Я рассматриваю какое-то надгробие. Рубен идет обратно к Щель-Камню, останавливается. Возвращается похоронная процессия, впереди идет священник с помощником, за ними плетутся женщины и несколько мужчин. Рубен машет мне рукой, подзывает к себе. Что он еще надумал? Подхожу к нему.

— Знаешь, — говорит он, — мне вдруг захотелось позвать батюшку, заплатить ему и попросить отслужить панихиду, а?

Внизу раскинулось наше село, на которое смотрел некогда католикос Нерсес, и мне теперь кажется, что он видел отсюда не только Кармравор, Циранавор, Приущельский квартал, но и многое из того, что сейчас у меня перед глазами.

— В другой раз, — говорю Рубену.

Мы спускаемся в селение.

— Ты хоть узнал, кто был покойник и когда он умер?

— Зачем? — отвечаю я.

37

Помню декабрь 1968 года, французский городок Шартр.

У собора остановилась похоронная процессия.

— Давайте посмотрим, — сказал я, — ведь интересно. Стали расходиться, осталось нас четверо.

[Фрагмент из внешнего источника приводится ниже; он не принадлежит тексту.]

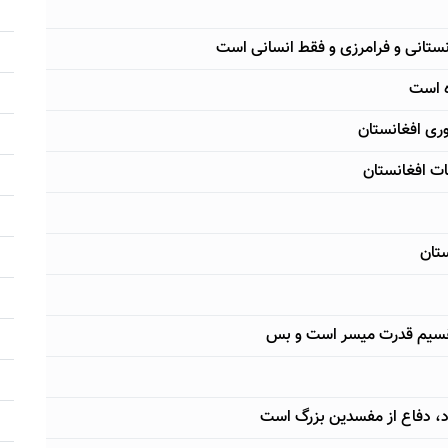
انستانی و فرامرزی و فقط انسانی است
ه است
ری افغانستان
ات افغانستان
تان
تقسیم قدرت میسر است و بس
اد، دفاع از مفسدین بزرگ است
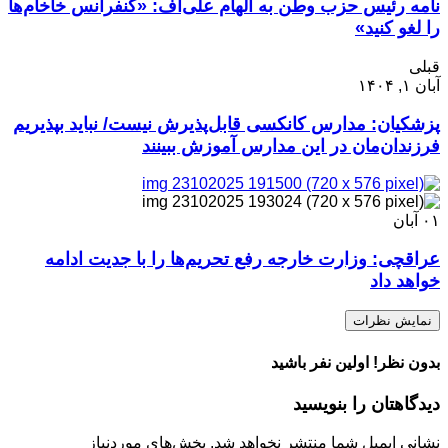
نامه رئیس حزب وطن به الهام علی‌اف: «کنفرانس خاخام‌ها
را لغو کنید»
قبلی
آبان ۱, ۱۴۰۴
پزشکیان: مدارس کانکسی ‌قابل‌پذیرش نیست/ نباید بپذیریم
فرزندان‌مان در این مدارس آموزش ببینند
۰۱
آبان
عراقچی: وزارت خارجه رفع تحریم‌ها را با جدیت ادامه
خواهد داد‌
نمایش نظرات
بدون نظر! اولین نفر باشید
دیدگاهتان را بنویسید
نشانی ایمیل شما منتشر نخواهد شد.
بخش‌های موردنیاز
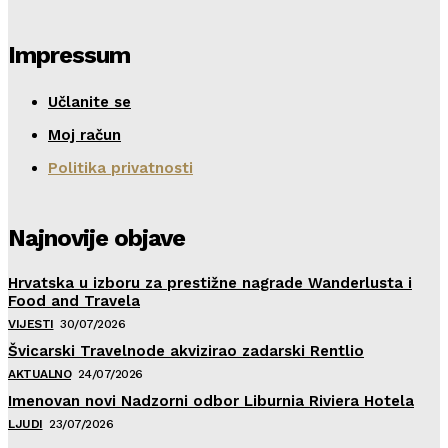
Impressum
Učlanite se
Moj račun
Politika privatnosti
Najnovije objave
Hrvatska u izboru za prestižne nagrade Wanderlusta i
Food and Travela
VIJESTI
30/07/2026
Švicarski Travelnode akvizirao zadarski Rentlio
AKTUALNO
24/07/2026
Imenovan novi Nadzorni odbor Liburnia Riviera Hotela
LJUDI
23/07/2026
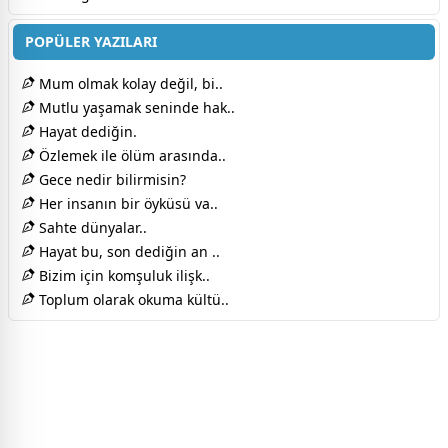
POPÜLER YAZILARI
Mum olmak kolay değil, bi..
Mutlu yaşamak seninde hak..
Hayat dediğin.
Özlemek ile ölüm arasında..
Gece nedir bilirmisin?
Her insanın bir öyküsü va..
Sahte dünyalar..
Hayat bu, son dediğin an ..
Bizim için komşuluk ilişk..
Toplum olarak okuma kültü..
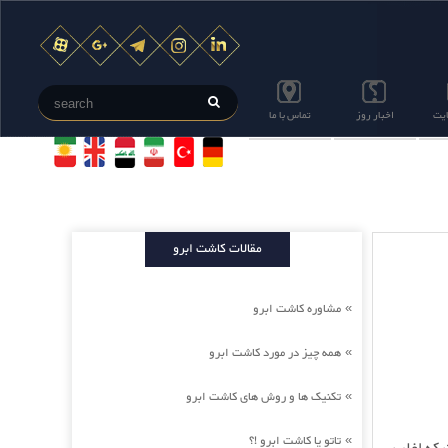
ایت
اخبار روز
تماس با ما
مقالات کاشت ابرو
مشاوره کاشت ابرو
»
همه چیز در مورد کاشت ابرو
»
تکنیک ها و روش های کاشت ابرو
»
تاتو یا کاشت ابرو !؟
»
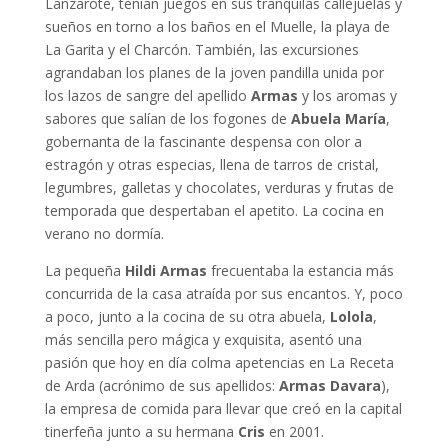
Lanzarote, tenían juegos en sus tranquilas callejuelas y
sueños en torno a los baños en el Muelle, la playa de
La Garita y el Charcón. También, las excursiones
agrandaban los planes de la joven pandilla unida por
los lazos de sangre del apellido
Armas
y los aromas y
sabores que salían de los fogones de
Abuela María
,
gobernanta de la fascinante despensa con olor a
estragón y otras especias, llena de tarros de cristal,
legumbres, galletas y chocolates, verduras y frutas de
temporada que despertaban el apetito. La cocina en
verano no dormía.
La pequeña
Hildi Armas
frecuentaba la estancia más
concurrida de la casa atraída por sus encantos. Y, poco
a poco, junto a la cocina de su otra abuela,
Lolola
,
más sencilla pero mágica y exquisita, asentó una
pasión que hoy en día colma apetencias en La Receta
de Arda (acrónimo de sus apellidos:
Armas Davara
),
la empresa de comida para llevar que creó en la capital
tinerfeña junto a su hermana
Cris
en 2001.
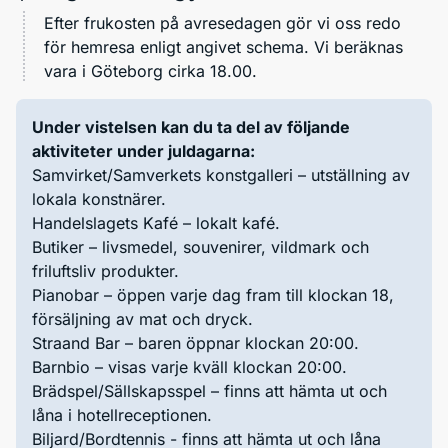
Efter frukosten på avresedagen gör vi oss redo
för hemresa enligt angivet schema. Vi beräknas
vara i Göteborg cirka 18.00.
Under vistelsen kan du ta del av följande
aktiviteter under juldagarna:
Samvirket/Samverkets konstgalleri – utställning av
lokala konstnärer.
Handelslagets Kafé – lokalt kafé.
Butiker – livsmedel, souvenirer, vildmark och
friluftsliv produkter.
Pianobar – öppen varje dag fram till klockan 18,
försäljning av mat och dryck.
Straand Bar – baren öppnar klockan 20:00.
Barnbio – visas varje kväll klockan 20:00.
Brädspel/Sällskapsspel – finns att hämta ut och
låna i hotellreceptionen.
Biljard/Bordtennis - finns att hämta ut och låna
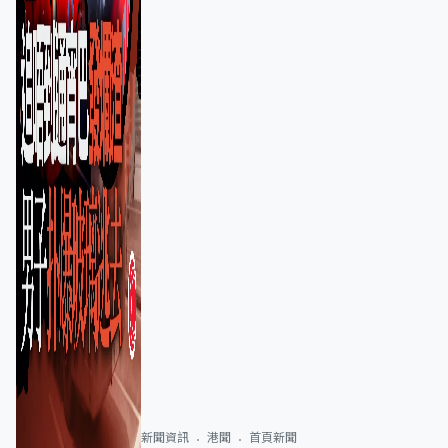
新聞資訊
港聞
首頁新聞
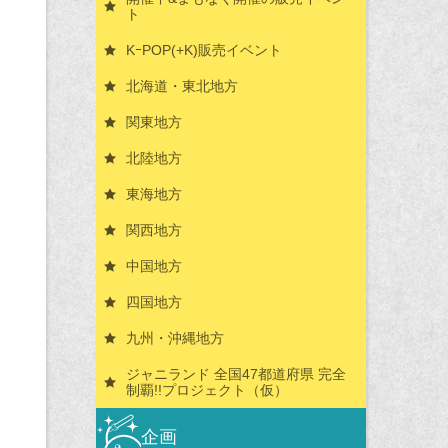
ト
KｰPOP(+K)販売イベント
北海道・東北地方
関東地方
北陸地方
東海地方
関西地方
中国地方
四国地方
九州・沖縄地方
ジャニランド 全国47都道府県 完全
制覇!!プロジェクト（仮）
企画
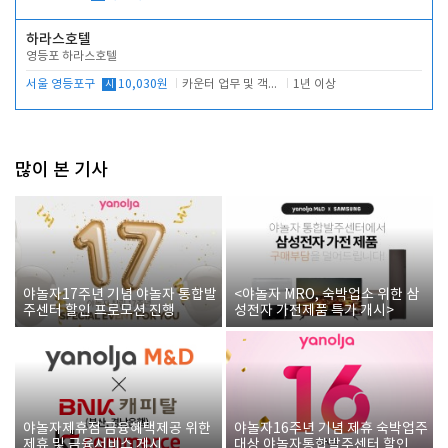
하라스호텔
영등포 하라스호텔
서울 영등포구
시
10,030원
카운터 업무 및 객실관리(청소상태 확인, 객실판매)
1년 이상
많이 본 기사
야놀자17주년 기념 야놀자 통합발
<야놀자 MRO, 숙박업소 위한 삼
주센터 할인 프로모션 진행
성전자 가전제품 특가 개시>
야놀자제휴점 금융혜택제공 위한
야놀자16주년 기념 제휴 숙박업주
제휴 및 금융서비스 게시
대상 야놀자통합발주센터 할인쿠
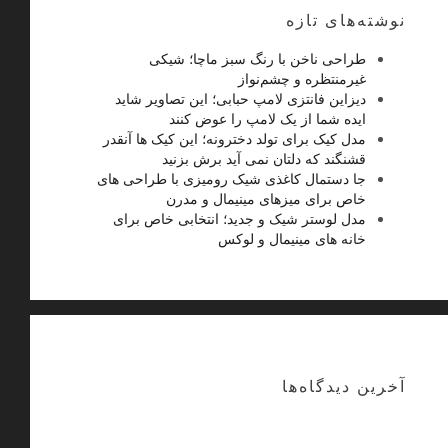
نوشته‌های تازه
طراحی ناخن با رنگ سبز ماچا؛ شیکی
غیرمنتظره و چشم‌نواز
دیزاین فانتزی لامپ حبابی؛ این تصاویر شاید
ایده شما از یک لامپ را عوض کنند
مدل کیک برای تولد دخترونه؛ این کیک ها آنقدر
قشنگند که دلتان نمی آید برش بزنید
جا دستمال کاغذی شیک رومیزی با طراحی های
خاص برای میزهای مینیمال و مدرن
مدل لوستر شیک و جدید؛ انتخابی خاص برای
خانه های مینیمال و لوکس
آخرین دیدگاه‌ها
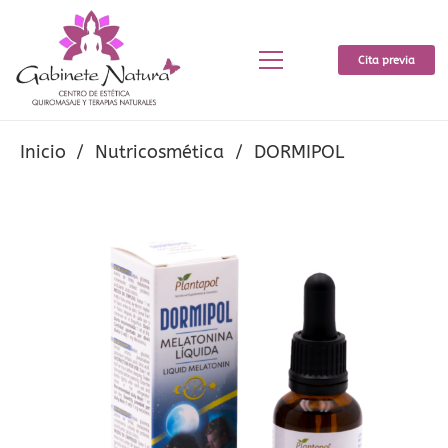
Cita previa
Inicio
/
Nutricosmética
/
DORMIPOL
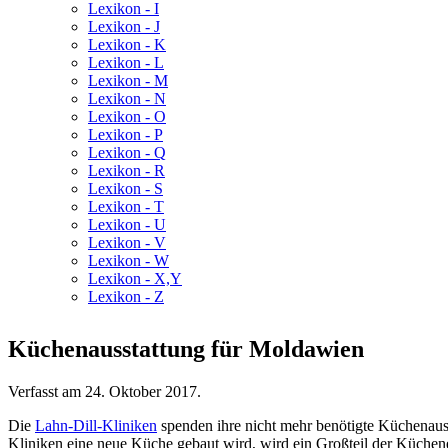
Lexikon - I
Lexikon - J
Lexikon - K
Lexikon - L
Lexikon - M
Lexikon - N
Lexikon - O
Lexikon - P
Lexikon - Q
Lexikon - R
Lexikon - S
Lexikon - T
Lexikon - U
Lexikon - V
Lexikon - W
Lexikon - X,Y
Lexikon - Z
Küchenausstattung für Moldawien
Verfasst am
24. Oktober 2017
.
Die
Lahn-Dill-Kliniken
spenden ihre nicht mehr benötigte Küchenaus
Kliniken eine neue Küche gebaut wird, wird ein Großteil der Küchen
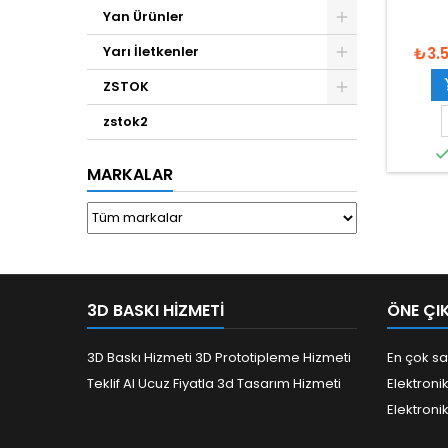
Yan Ürünler
Yarı İletkenler
₺3.
ZSTOK
zstok2
MARKALAR
3D BASKI HIZMETI
ÖNE ÇI
3D Baskı Hizmeti 3D Prototipleme Hizmeti
En çok sa
Teklif Al Ucuz Fiyatla 3d Tasarım Hizmeti
Elektroni
Elektroni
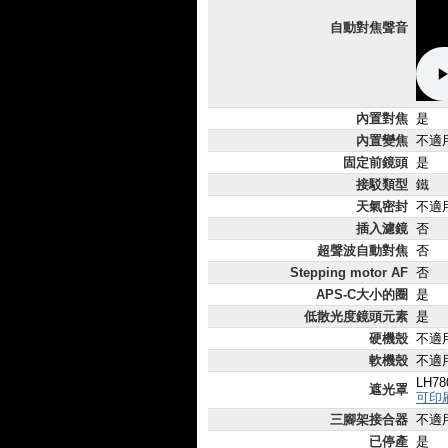
自動對焦聲音
內置對焦
是
內置變焦
不適
固定前鏡頭
是
接駁類型
鐵
天氣密封
不適
插入濾鏡
否
超聲波自動對焦
否
Stepping motor AF
否
APS-C大小的圈
是
低散光度鏡頭元素
是
硬機殼
不適
軟機殼
不適
LH78
遮光罩
可印
三腳架接合器
不適
已停產
是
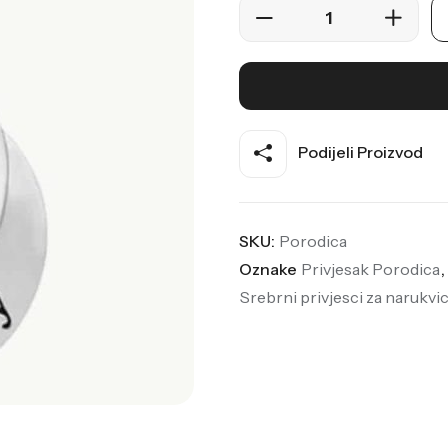
Podijeli Proizvod
SKU:
Porodica
Oznake
Privjesak Porodica
,
Srebrni privjesci za narukvi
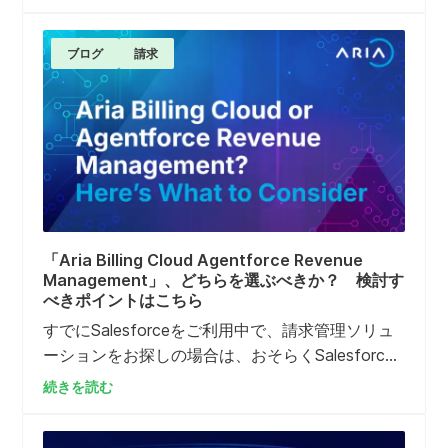
の順調な稼働開始は、Aria、ServiceNow、Tenon
を基盤とする、業界最高水準の単一BSSスタック
の導入における最初のマイルストーンとなりま
ブログ
請求
す。
「Aria Billing Cloud Agentforce Revenue
Management」、どちらを選ぶべきか？ 検討す
べきポイントはこちら
すでにSalesforceをご利用中で、請求管理ソリュ
ーションをお探しの場合は、おそらくSalesforce
のAgentforce Revenue Management（別名：
続きを読む
Salesforce Revenue Cloud Billing）を検討されて
いることでしょう。何しろ、日々の業務の多くは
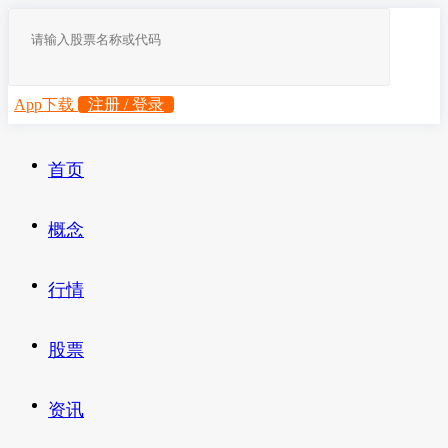
App下载
注册 / 登录
首页
概念
行情
股票
资讯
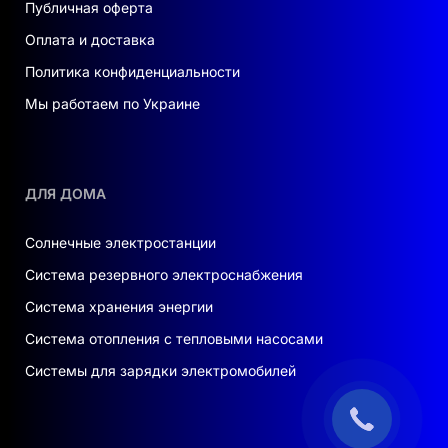
Публичная оферта
Оплата и доставка
Политика конфиденциальности
Мы работаем по Украине
ДЛЯ ДОМА
Солнечные электростанции
Система резервного электроснабжения
Система хранения энергии
Система отопления с тепловыми насосами
Системы для зарядки электромобилей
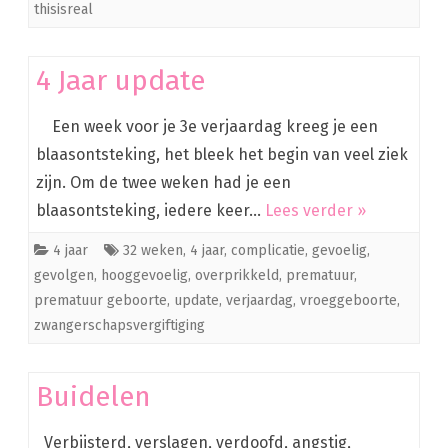
thisisreal
4 Jaar update
Een week voor je 3e verjaardag kreeg je een
blaasontsteking, het bleek het begin van veel ziek
zijn. Om de twee weken had je een
blaasontsteking, iedere keer…
Lees verder »
4 jaar
32 weken
,
4 jaar
,
complicatie
,
gevoelig
,
gevolgen
,
hooggevoelig
,
overprikkeld
,
prematuur
,
prematuur geboorte
,
update
,
verjaardag
,
vroeggeboorte
,
zwangerschapsvergiftiging
Buidelen
Verbijsterd, verslagen, verdoofd, angstig,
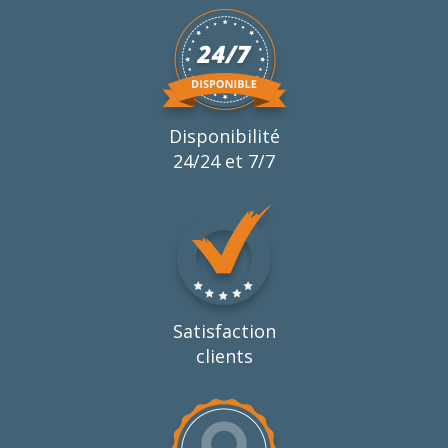
Disponibilité
24/24 et 7/7
Satisfaction
clients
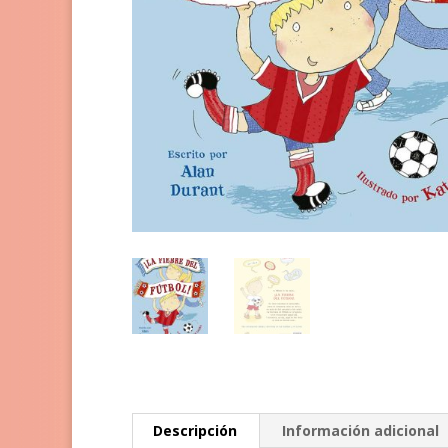
Descripción
Información adicional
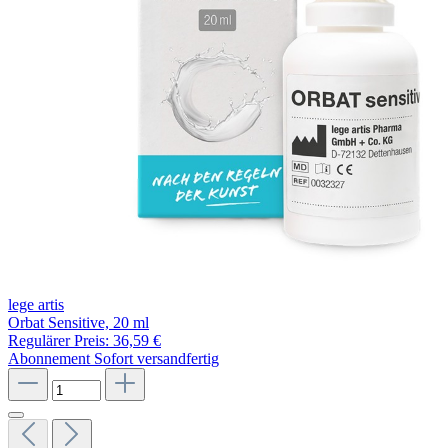
lege artis
Orbat Sensitive, 20 ml
Regulärer Preis:
36,59 €
Abonnement
Sofort versandfertig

У входа в церковь толпились одетые в траур женщины, мужчины, молодежь. Прохожие останавливались, мужчины обнажали головы. Четыре человека в черном спустили из черной автомашины гроб и внесли на плечах внутрь здания. Мы вошли после всех, нас вело любопытство, и мы протолкались вперед. Я вдруг заметил, что идем сразу за родными покойного. В таком порядке мы и разместились в церкви, где на высоком помосте установили гроб. Я надеялся хоть здесь увидеть лицо покойника, но крышку не подняли. Откуда-то полились звуки органа, зажглись тысячи электрических лампочек в форме свечей, кюре подошел к микрофону, и панихида началась. Присутствующие слушали, порой крестились, вставали, то же самое делали и мы. Прошло около часа. Нам удалось узнать имя умершей — мадам Готье. Она была, наверное, главой большого рода. Среди сидящих в первом ряду я попытался угадать ее мужа, определил по своей теории вероятности сыновей, внуков, невесток. Орган звучал мягко и величественно, и где-то, видно, рядом с органом, кто-то вторил кюре. (Я оглядывал французов — как похожи все люди в горе. Мне вдруг померещилось, будто я нахожусь в Эчмиадзине, на панихиде какой-нибудь армянской старухи.) Это был странный диалог, кюре словно беседовал с душой мадам Готье, которая уже не имела ничего общего с этим сложным, беспорядочным, бессмысленным миром.

Наконец он замолчал и осенил гроб кадилом. Подойдя к старику, сидящему в первом ряду, по-видимому, мосье Готье, он подал ему кадило. Все поднялись, постояли, склонив головы. Помахав кадилом, мосье Готье передал его стоящему рядом мужчине средних лет. «Сын, наверное», — подумал я, между тем как кадило переходило из рук в руки. Каждый из присутствующих бросал немного мелочи на серебряный поднос и по очереди пожимал руки всем родным покойной. Нам ничего другого не оставалось, как проделать то же самое. Даже в горе родные усопшей смотрели на нас с любопытством. У нас был вид заправских туристов (одни фотоаппараты чего стоили!), и мы были немы и беспомощны.

Я подошел к мосье Готье и увидел вблизи его голубые глаза. «Мерси, мосье», — сказал он, крепко пожав мне руку. По-моему, они жали нам руки с особой теплотой, благодарные за то, что незнакомые люди неизвестно из какой страны разделяют их горе.